Jika tadinya pimpinan Israel sangat patuh pada Amerika, kini kepatuhan tersebut sirna karena Israel tidak lagi mendengar suara Amerika, termasuk saran agar Israel menghindari serangan yang memakan korban jiwa besar dan tidak melakukan operasi militer di Rafa, Gaza Selatan yang dipenuhi oleh pengungsi.
Jika sebagian besar dari kita berpendapat bahwa kebijakan Israel sepenuhnya ada di tangan Netanyahu, maka anggapan itu sangat keliru karena di dalam pemerintahan Israel saat ini ada Menteri Keamanan Nasional Israel, Itamar Ben-Gvir dan Menteri Keuangan Bezalel Smotrich yang sangat dominan menentukan arah kebijakan Israel sekaligus menentukan nasib Netanyahu.

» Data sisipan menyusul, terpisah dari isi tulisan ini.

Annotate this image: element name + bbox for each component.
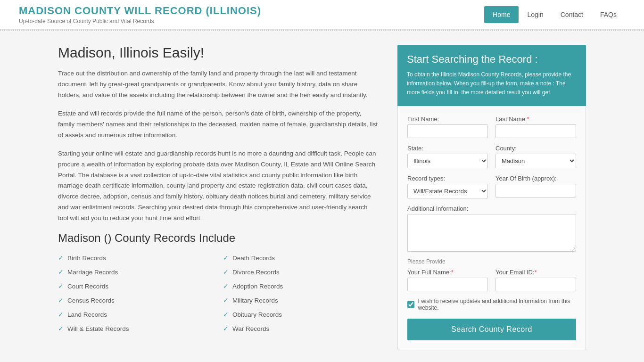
check-icon: ✓: [58, 325, 64, 332]
records-heading: Madison () County Records Include: [58, 231, 379, 245]
email-required: *: [535, 269, 537, 276]
year-of-birth-input[interactable]: [495, 184, 576, 197]
para-1: Trace out the distribution and ownership…: [58, 68, 379, 101]
site-title: MADISON COUNTY WILL RECORD (ILLINOIS): [19, 5, 261, 17]
first-name-input[interactable]: [407, 124, 488, 138]
record-label: Death Records: [232, 255, 275, 262]
last-name-required: *: [527, 115, 529, 123]
county-label: County:: [495, 145, 576, 152]
newsletter-checkbox-row: I wish to receive updates and additional…: [407, 298, 576, 311]
check-icon: ✓: [58, 268, 64, 276]
nav-contact[interactable]: Contact: [552, 6, 592, 23]
main-nav: Home Login Contact FAQs: [484, 6, 625, 23]
site-title-plain: MADISON COUNTY WILL RECORD: [19, 5, 206, 16]
additional-info-group: Additional Information:: [407, 205, 576, 252]
newsletter-label: I wish to receive updates and additional…: [418, 298, 577, 311]
first-name-group: First Name:: [407, 115, 488, 138]
main-layout: Madison, Illinois Easily! Trace out the …: [39, 31, 605, 362]
list-item: ✓ Land Records: [58, 309, 214, 320]
full-name-label: Your Full Name:*: [407, 269, 488, 276]
check-icon: ✓: [58, 296, 64, 304]
list-item: ✓ Divorce Records: [223, 266, 379, 278]
record-label: Adoption Records: [232, 283, 283, 290]
para-3: Starting your online will estate and gua…: [58, 148, 379, 224]
left-panel: Madison, Illinois Easily! Trace out the …: [58, 45, 379, 350]
check-icon: ✓: [58, 282, 64, 290]
contact-row: Your Full Name:* Your Email ID:*: [407, 269, 576, 291]
form-header: Start Searching the Record : To obtain t…: [397, 45, 586, 106]
last-name-group: Last Name:*: [495, 115, 576, 138]
nav-login[interactable]: Login: [519, 6, 552, 23]
first-name-label: First Name:: [407, 115, 488, 123]
check-icon: ✓: [223, 296, 229, 304]
para-2: Estate and will records provide the full…: [58, 108, 379, 141]
check-icon: ✓: [223, 254, 229, 262]
record-label: Land Records: [67, 311, 107, 318]
record-label: War Records: [232, 325, 269, 332]
record-label: Marriage Records: [67, 269, 118, 276]
record-type-group: Record types: Will/Estate Records Birth …: [407, 175, 488, 198]
search-form-panel: Start Searching the Record : To obtain t…: [397, 45, 586, 350]
list-item: ✓ Adoption Records: [223, 280, 379, 292]
search-county-record-button[interactable]: Search County Record: [407, 319, 576, 340]
year-of-birth-label: Year Of Birth (approx):: [495, 175, 576, 182]
record-label: Birth Records: [67, 255, 106, 262]
record-type-row: Record types: Will/Estate Records Birth …: [407, 175, 576, 198]
list-item: ✓ Military Records: [223, 295, 379, 306]
list-item: ✓ Census Records: [58, 295, 214, 306]
list-item: ✓ Marriage Records: [58, 266, 214, 278]
list-item: ✓ Death Records: [223, 252, 379, 263]
state-county-row: State: Illinois Alabama Alaska Arizona C…: [407, 145, 576, 168]
form-body: First Name: Last Name:* State: Illinois …: [397, 106, 586, 350]
county-group: County: Madison Adams Alexander Bond: [495, 145, 576, 168]
nav-home[interactable]: Home: [484, 6, 519, 23]
full-name-group: Your Full Name:*: [407, 269, 488, 291]
last-name-label: Last Name:*: [495, 115, 576, 123]
check-icon: ✓: [58, 311, 64, 318]
record-label: Military Records: [232, 297, 278, 304]
email-label: Your Email ID:*: [495, 269, 576, 276]
list-item: ✓ Court Records: [58, 280, 214, 292]
check-icon: ✓: [58, 254, 64, 262]
form-desc: To obtain the Illinois Madison County Re…: [407, 70, 577, 98]
check-icon: ✓: [223, 325, 229, 332]
full-name-required: *: [451, 269, 454, 276]
record-label: Will & Estate Records: [67, 325, 129, 332]
record-type-select[interactable]: Will/Estate Records Birth Records Death …: [407, 184, 488, 198]
form-title: Start Searching the Record :: [407, 53, 577, 66]
additional-info-textarea[interactable]: [407, 214, 576, 252]
full-name-input[interactable]: [407, 278, 488, 291]
main-heading: Madison, Illinois Easily!: [58, 45, 379, 61]
list-item: ✓ Will & Estate Records: [58, 323, 214, 334]
records-grid: ✓ Birth Records ✓ Death Records ✓ Marria…: [58, 252, 379, 334]
list-item: ✓ Birth Records: [58, 252, 214, 263]
county-select[interactable]: Madison Adams Alexander Bond: [495, 154, 576, 168]
state-select[interactable]: Illinois Alabama Alaska Arizona: [407, 154, 488, 168]
site-branding: MADISON COUNTY WILL RECORD (ILLINOIS) Up…: [19, 5, 261, 25]
check-icon: ✓: [223, 282, 229, 290]
email-group: Your Email ID:*: [495, 269, 576, 291]
site-title-bold: (ILLINOIS): [206, 5, 262, 16]
year-of-birth-group: Year Of Birth (approx):: [495, 175, 576, 198]
additional-info-label: Additional Information:: [407, 205, 576, 212]
name-row: First Name: Last Name:*: [407, 115, 576, 138]
site-header: MADISON COUNTY WILL RECORD (ILLINOIS) Up…: [0, 0, 644, 31]
nav-faqs[interactable]: FAQs: [592, 6, 625, 23]
check-icon: ✓: [223, 268, 229, 276]
state-label: State:: [407, 145, 488, 152]
record-label: Obituary Records: [232, 311, 282, 318]
record-label: Divorce Records: [232, 269, 280, 276]
record-label: Court Records: [67, 283, 108, 290]
email-input[interactable]: [495, 278, 576, 291]
check-icon: ✓: [223, 311, 229, 318]
newsletter-checkbox[interactable]: [407, 301, 414, 308]
state-group: State: Illinois Alabama Alaska Arizona: [407, 145, 488, 168]
site-subtitle: Up-to-date Source of County Public and V…: [19, 18, 261, 25]
record-label: Census Records: [67, 297, 115, 304]
list-item: ✓ Obituary Records: [223, 309, 379, 320]
last-name-input[interactable]: [495, 124, 576, 138]
list-item: ✓ War Records: [223, 323, 379, 334]
please-provide-text: Please Provide: [407, 258, 576, 265]
record-type-label: Record types:: [407, 175, 488, 182]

Artinya jika dunia berandai andai bahwa menyingkirkan  Netanyahu akan dapat menyelesaikan konflik Israel dan Hamas, tampaknya anggapan ini tidak akan pernah terealisasi, karena kedua orang ini merupakan kelompok garis keras Israel yang akan meneruskan kebijakan Netanyahu jika tersingkir dan menolak melakukan gencatan senjata  dengan Hamas. Bagi Netanyahu, keberadaan kedua orang ini dipemerintahannya merupakan kunci karena jika tidak didukung oleh mereka pemerintahan Netanyahu akan runtuh.
Kedua orang ini  sangat berperan dalam mendorong perang Israel di Gaza dan  menolak seruan gencatan senjata karena mereka tidak ingin ada  kesepakatan dengan Hamas. Bahkan ketika Joe Biden memutuskan menghentikan  untuk sementara pengiriman persenjantaan ke Israel dengan dalih serangan Israel terlalu  banyak membunuh warga sipil,  Ben-Gvir secara terbuka menyerang Keputusan Joe bIden ini dengan menyatakan bahwa Joe Biden mencintai Hamas.

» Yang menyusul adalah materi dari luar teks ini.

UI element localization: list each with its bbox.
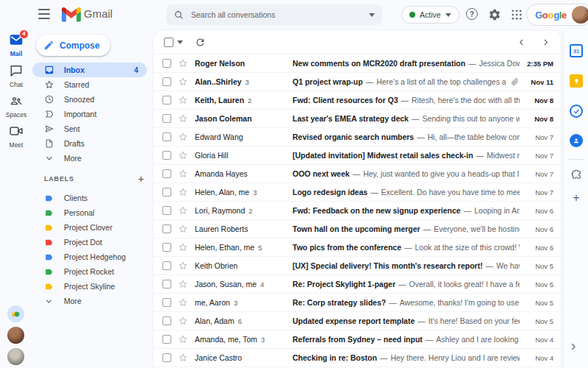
email-date: Nov 11 [520,78,553,86]
select-options-caret-icon[interactable] [177,40,183,44]
row-checkbox[interactable] [162,188,171,197]
email-row[interactable]: Jason, Susan, me 4 Re: Project Skylight … [154,275,561,294]
row-checkbox[interactable] [162,261,171,270]
email-row[interactable]: Keith Obrien [UX] Special delivery! This… [154,257,561,275]
calendar-icon[interactable]: 31 [570,44,583,57]
star-icon[interactable] [178,169,188,179]
status-selector[interactable]: Active [401,6,459,24]
email-row[interactable]: Edward Wang Revised organic search numbe… [154,128,561,146]
row-checkbox[interactable] [162,96,171,105]
star-icon[interactable] [178,316,188,326]
email-row[interactable]: Helen, Ethan, me 5 Two pics from the con… [154,238,561,257]
contacts-icon[interactable] [570,134,583,147]
email-row[interactable]: Jason Coleman Last year's EMEA strategy … [154,110,561,128]
row-checkbox[interactable] [162,243,171,252]
search-options-caret-icon[interactable] [369,13,375,17]
search-bar[interactable] [166,4,382,25]
user-avatar[interactable] [572,6,588,24]
tasks-icon[interactable] [570,105,583,118]
label-item-project-dot[interactable]: Project Dot [32,235,147,250]
conversation-avatar-2[interactable] [7,348,24,365]
email-row[interactable]: Alan..Shirley 3 Q1 project wrap-up—Here'… [154,73,561,91]
panel-expand-chevron-icon[interactable] [568,342,578,352]
label-item-project-hedgehog[interactable]: Project Hedgehog [32,250,147,264]
newer-page-chevron-icon[interactable] [517,38,526,47]
row-checkbox[interactable] [162,132,171,141]
label-item-clients[interactable]: Clients [32,191,147,205]
sidebar-item-snoozed[interactable]: Snoozed [32,92,147,107]
keep-icon[interactable] [570,74,583,88]
row-checkbox[interactable] [162,335,171,344]
conversation-avatar-1[interactable] [7,327,24,344]
rail-item-spaces[interactable]: Spaces [0,93,32,118]
labels-more[interactable]: More [32,294,147,308]
label-item-project-clover[interactable]: Project Clover [32,220,147,235]
row-checkbox[interactable] [162,206,171,215]
email-row[interactable]: Keith, Lauren 2 Fwd: Client resources fo… [154,91,561,110]
older-page-chevron-icon[interactable] [541,38,551,47]
row-checkbox[interactable] [162,151,171,160]
email-row[interactable]: Helen, Alan, me 3 Logo redesign ideas—Ex… [154,183,561,202]
important-icon [44,109,54,119]
row-checkbox[interactable] [162,77,171,86]
label-item-project-rocket[interactable]: Project Rocket [32,264,147,279]
star-icon[interactable] [178,95,188,105]
settings-button[interactable] [488,8,501,21]
row-checkbox[interactable] [162,224,171,233]
row-checkbox[interactable] [162,114,171,123]
rail-item-mail[interactable]: 4 Mail [0,32,32,57]
star-icon[interactable] [178,132,188,142]
help-button[interactable]: ? [466,8,479,21]
star-icon[interactable] [178,187,188,197]
star-icon[interactable] [178,279,188,289]
email-row[interactable]: Lauren Roberts Town hall on the upcoming… [154,220,561,238]
label-item-personal[interactable]: Personal [32,205,147,220]
row-checkbox[interactable] [162,59,171,68]
sidebar-item-important[interactable]: Important [32,107,147,121]
star-icon[interactable] [178,242,188,252]
search-input[interactable] [190,10,369,20]
star-icon[interactable] [178,77,188,87]
label-item-project-skyline[interactable]: Project Skyline [32,279,147,294]
sidebar-item-more[interactable]: More [32,151,147,166]
select-all-checkbox[interactable] [164,38,173,47]
rail-item-meet[interactable]: Meet [0,124,32,149]
star-icon[interactable] [178,150,188,160]
email-row[interactable]: Amanda Hayes OOO next week—Hey, just wan… [154,165,561,183]
row-checkbox[interactable] [162,169,171,178]
conversation-avatar-sticker[interactable] [7,305,24,322]
add-label-button[interactable]: + [138,174,144,184]
email-row[interactable]: Gloria Hill [Updated invitation] Midwest… [154,146,561,165]
star-icon[interactable] [178,205,188,216]
star-icon[interactable] [178,113,188,124]
row-checkbox[interactable] [162,298,171,307]
email-row[interactable]: Alan, Adam 6 Updated expense report temp… [154,312,561,330]
get-addons-icon[interactable] [570,168,583,181]
sidebar-item-drafts[interactable]: Drafts [32,136,147,151]
row-checkbox[interactable] [162,353,171,362]
star-icon[interactable] [178,224,188,234]
row-checkbox[interactable] [162,280,171,289]
star-icon[interactable] [178,261,188,271]
email-row[interactable]: Lori, Raymond 2 Fwd: Feedback on the new… [154,202,561,220]
email-row[interactable]: Roger Nelson New comments on MCR2020 dra… [154,54,561,73]
apps-launcher-button[interactable] [510,8,523,21]
star-icon[interactable] [178,58,188,68]
sidebar-item-starred[interactable]: Starred [32,77,147,92]
main-menu-icon[interactable] [38,9,50,19]
email-row[interactable]: Amanda, me, Tom 3 Referrals from Sydney … [154,330,561,349]
sidebar-item-inbox[interactable]: Inbox 4 [32,63,147,77]
compose-button[interactable]: Compose [36,35,110,56]
refresh-icon[interactable] [195,37,206,48]
email-row[interactable]: me, Aaron 3 Re: Corp strategy slides?—Aw… [154,294,561,312]
star-icon[interactable] [178,353,188,363]
row-checkbox[interactable] [162,316,171,325]
panel-add-icon[interactable]: + [570,191,583,205]
meet-icon [9,124,24,138]
sidebar-item-sent[interactable]: Sent [32,121,147,136]
star-icon[interactable] [178,334,188,344]
account-chip[interactable]: Google [526,4,588,26]
rail-item-chat[interactable]: Chat [0,63,32,88]
star-icon[interactable] [178,297,188,308]
email-row[interactable]: Janice Castro Checking in re: Boston—Hey… [154,349,561,367]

Akhir akhir ini akibat tekanan di dalam negeri, Joe Biden semakin meningkatnya kritiknya terhadap kebijakan Netanyahu  yang membuat Perdana Mneteri Israel ini dihadapkan pada pada pilihan yang sangat sulit yang tidak pernah terjadi sebelumnya yaitu memilih patuh pada Amerika yang merupakan pendukung sejati Israel atau memilih dua politisi sayap kanan yang ada di permerintahannya (Smotrich dan Ben-Gvir)  yang menolak keberadaan orang Palestina.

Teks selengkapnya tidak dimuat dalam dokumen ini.